2008-06-23 00:20:59

by NeilBrown

[permalink] [raw]
Subject: Re: [PATCH - take 2] knfsd: nfsd: Handle ERESTARTSYS from syscalls.

On Thursday June 19, [email protected] wrote:
> >
> > I wonder why we have all this mucking about this signal masks anyway.
> > Anyone have any ideas about what it actually achieves?
> >
>
> HCH asked me the same question when I did the conversion to kthreads.
> My interpretation (based on guesswork here) was that we wanted to
> distinguish between SIGKILL and other allowed signals. A SIGKILL is
> allowed to interrupt the underlying I/O, but other signals should not.

Yes, that seems to be the intent of the code, but does it really make
any sense?
Traditionally, filesystem IO is immune to signals so any signal
arriving while nfsd is doing filesystem IO is irrelevant.
I guess network IO can be interrupted, and nfsd is expected to write
to the network during this time when all-but-SIGKILL is ignored. So
maybe the intent was to allow e.g. SIGINT to shut down cleanly, and
SIGKILL to kill more promptly even if the network was sluggish...

However I don't think we ever blocked on network write. And currently
we try very hard to ensure that there is enough memory to hold a reply
before we start on a request, so it should definitely never block.

So until OCFS2 came along, the distinction seems to have been
meaningless, which is why I questioned it.

Even with OCFS2 I'm not sure it makes much sense.

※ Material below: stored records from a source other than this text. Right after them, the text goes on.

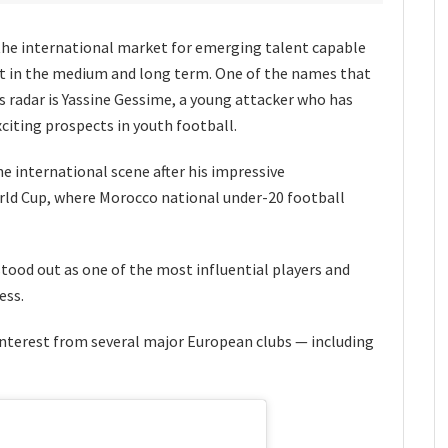
the international market for emerging talent capable
ct in the medium and long term. One of the names that
s radar is Yassine Gessime, a young attacker who has
citing prospects in youth football.
e international scene after his impressive
rld Cup, where Morocco national under-20 football
ood out as one of the most influential players and
ess.
nterest from several major European clubs — including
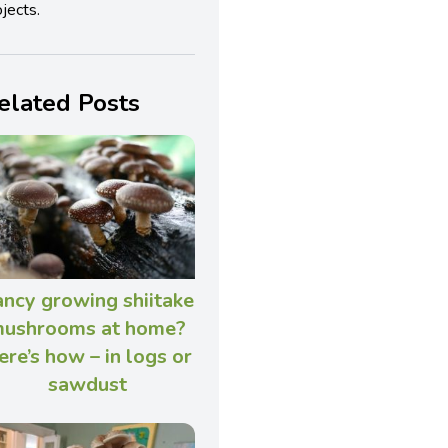
jects.
elated Posts
ncy growing shiitake
ushrooms at home?
ere’s how – in logs or
sawdust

Any time that we shut down NFSD, we really want it to shut down
promptly. If SIGINT isn't certain to achieve that, we should just be
sending SIGKILL.
Conversely, if it does make sense to keep the two signals, we should
be educating init.d scripts to make use of them. e.g.

killall -2 nfsd
sleep 0.1
if [ `cat /proc/fs/nfsd/threads` -gt 0 ]
then sleep 5
killall -9 nfsd
fi

or something more clever.

I think my leaning is just to remove the distinction. About the worst
that can happen if the filesystem decides to respond to the signal is
that you get a short write or a short read, both of which should be
correctly handled by the client.


This brings up an interesting issue for your kthread conversion.
The new code uses kthread_stop instead of sending a signal. That
means it will block until the threads have completed a request and
exited.
If some thread is in a filesystem that is waiting on network IO and
expects to get a signal if it needs to stop in a hurry, then the
shutdown could block for a long time. That might not be what we
want.

Particularly as if we are blocked in kthread_stop, then no-one else can
do a kthread stop....

I think there are issues here that don't yet have obvious answers.
Other opinions most welcome.


>
> The question to answer here, I suppose, is whether masking a pending
> signal is sufficient to make signal_pending() return false. If I'm
> looking correctly then the answer should be "yes". So I don't think we
> have a race here after all. I suspect that if SuSE used a different
> signal here, that would prevent this from happening. For the record,
> both RHEL and Fedora's init scripts use SIGINT for this.

Yep. Using SIGINT or "rpc.nfsd 0" would avoid the problem.
So does mounted the OCFS2 filesystem with -o nointr.

NeilBrown